| Assigned task |
Pictures aside, output each record exactly.

Dataset extract: Begin

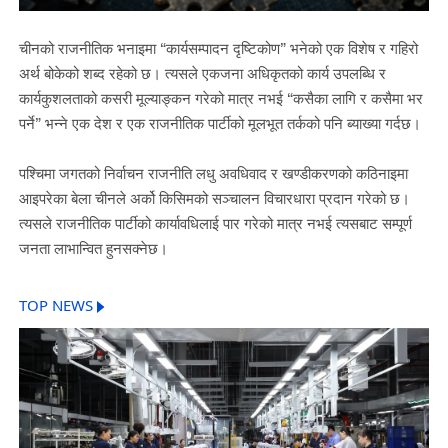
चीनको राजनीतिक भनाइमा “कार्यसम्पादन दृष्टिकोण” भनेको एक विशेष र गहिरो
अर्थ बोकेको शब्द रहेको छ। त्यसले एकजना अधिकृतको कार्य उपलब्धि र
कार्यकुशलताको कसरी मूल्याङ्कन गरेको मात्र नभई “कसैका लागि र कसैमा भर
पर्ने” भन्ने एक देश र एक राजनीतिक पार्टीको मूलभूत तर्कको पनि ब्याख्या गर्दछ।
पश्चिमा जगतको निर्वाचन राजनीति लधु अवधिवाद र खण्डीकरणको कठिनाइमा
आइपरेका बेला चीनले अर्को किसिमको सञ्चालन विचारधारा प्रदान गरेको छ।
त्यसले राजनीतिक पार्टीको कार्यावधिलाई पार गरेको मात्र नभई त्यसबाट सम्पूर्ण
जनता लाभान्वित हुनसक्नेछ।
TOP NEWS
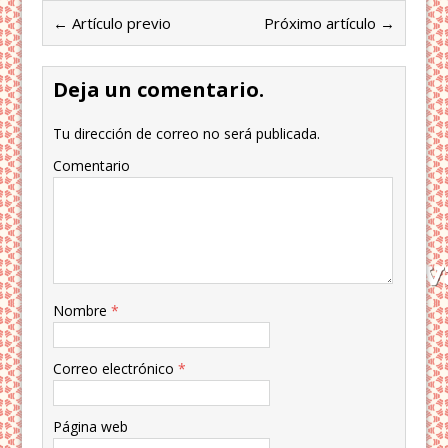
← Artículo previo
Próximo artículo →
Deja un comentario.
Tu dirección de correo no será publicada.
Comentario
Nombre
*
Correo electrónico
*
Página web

Dataset extract: End

| Task output |
चीनको राजनीतिक भनाइमा “कार्यसम्पादन दृष्टिकोण” भनेको एक विशेष र गहिरो
अर्थ बोकेको शब्द रहेको छ। त्यसले एकजना अधिकृतको कार्य उपलब्धि र
कार्यकुशलताको कसरी मूल्याङ्कन गरेको मात्र नभई “कसैका लागि र कसैमा भर
पर्ने” भन्ने एक देश र एक राजनीतिक पार्टीको मूलभूत तर्कको पनि ब्याख्या गर्दछ।
पश्चिमा जगतको निर्वाचन राजनीति लधु अवधिवाद र खण्डीकरणको कठिनाइमा
आइपरेका बेला चीनले अर्को किसिमको सञ्चालन विचारधारा प्रदान गरेको छ।
त्यसले राजनीतिक पार्टीको कार्यावधिलाई पार गरेको मात्र नभई त्यसबाट सम्पूर्ण
जनता लाभान्वित हुनसक्नेछ।
TOP NEWS
← Artículo previo
Próximo artículo →
Deja un comentario.
Tu dirección de correo no será publicada.
Comentario
Nombre
*
Correo electrónico
*
Página web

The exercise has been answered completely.